VIRUDHUNAGAR: Digging a piece of land for setting up a fish farm led to the discovery of an urn burial site, dating back to the megalithic period, at the Chinnakollappatti village near Sattur a few days ago. This site is reportedly 500 metres away from a habitation site that was spotted a few weeks ago.
In total, five burial urns and around two dozens of artefacts were found at the sites. The discovery was made by assistant professor of Sri S Ramasamy Naidu Memorial College’s Zoology department, B Ravichandran, an archaeologist and a member of the Thamizhaga Tholliyal Kazhagam, and his associate S Nattar, a librarian of the same college.
However, most of the articles were broken.

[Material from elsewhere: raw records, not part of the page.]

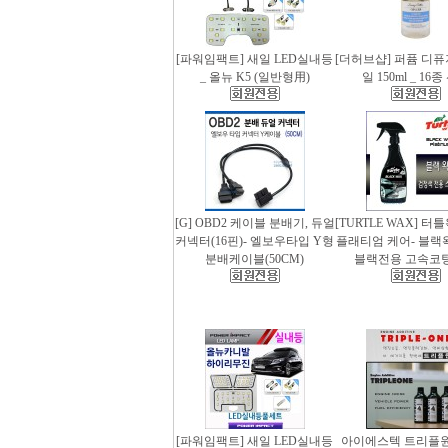
[파워임팩트] 새일 LED실내등
[더허브샵] 퍼퓸 디
_ 올뉴 K5 (일반형用)
일 150ml _ 16
[G] OBD2 케이블 분배기, 듀얼
[TURTLE WAX] 터
커넥터(16핀)- 엘보우타입 Y형
플래티엄 케어- 블랙왁스
분배케이블(50CM)
블랙전용 고속코
[파워임팩트] 새일 LED실내등
아이에스텍 트리플원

Ravichandran told Express that five huge burial urns in damaged condition and several mud articles were found.
“We were able to restructure around 23 of them. These include pots, utensils, plates, lids, a jar with a lid and a stand, and an iron scrapper. These articles must have been filled with things like grains and kept inside the urns as offerings to the dead.
The number of articles denotes the rank of the people, who were buried”, he said. These articles must be roughly 2,000 years old belonging to the megalithic period, he added. The mud articles unearthed are partly black and partly red in colour and have a glossy finish. “In order to make such earthenware, only a part of the pot needs to be exposed to the air.

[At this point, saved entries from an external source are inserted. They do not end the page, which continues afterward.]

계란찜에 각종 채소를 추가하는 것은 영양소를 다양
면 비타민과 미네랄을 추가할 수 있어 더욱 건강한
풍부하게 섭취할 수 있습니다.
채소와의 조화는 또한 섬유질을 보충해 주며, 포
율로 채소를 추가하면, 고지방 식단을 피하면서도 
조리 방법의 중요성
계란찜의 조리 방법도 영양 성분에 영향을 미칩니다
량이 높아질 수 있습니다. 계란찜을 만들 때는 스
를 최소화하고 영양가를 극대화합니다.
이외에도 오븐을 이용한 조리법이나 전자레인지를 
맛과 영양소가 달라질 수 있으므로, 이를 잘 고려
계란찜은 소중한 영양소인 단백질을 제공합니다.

This process helps to obtain the two colours. Further, to make it glossy, salt is sprinkled inside the heating stove during the process. Its evaporation makes the pot’s external surface glossy. This is a high-level technique of pottery making. The people, who resided here, had mastered that art,” he explained.
About the artefacts discovered at the habitation site, Ravichandran said that they found shell bangles, beads, hopscotch disks (vattachillu), earthenwares, and microliths.
“Microliths are an important find as they indicate habitation in the site since the microlithic period (i.e. 6,000 years ago),” he said.
All these findings pointed out that humans had settled at the banks of Vaippar, located less than a kilometre from here. Civilisation started thriving here ages ago, he added.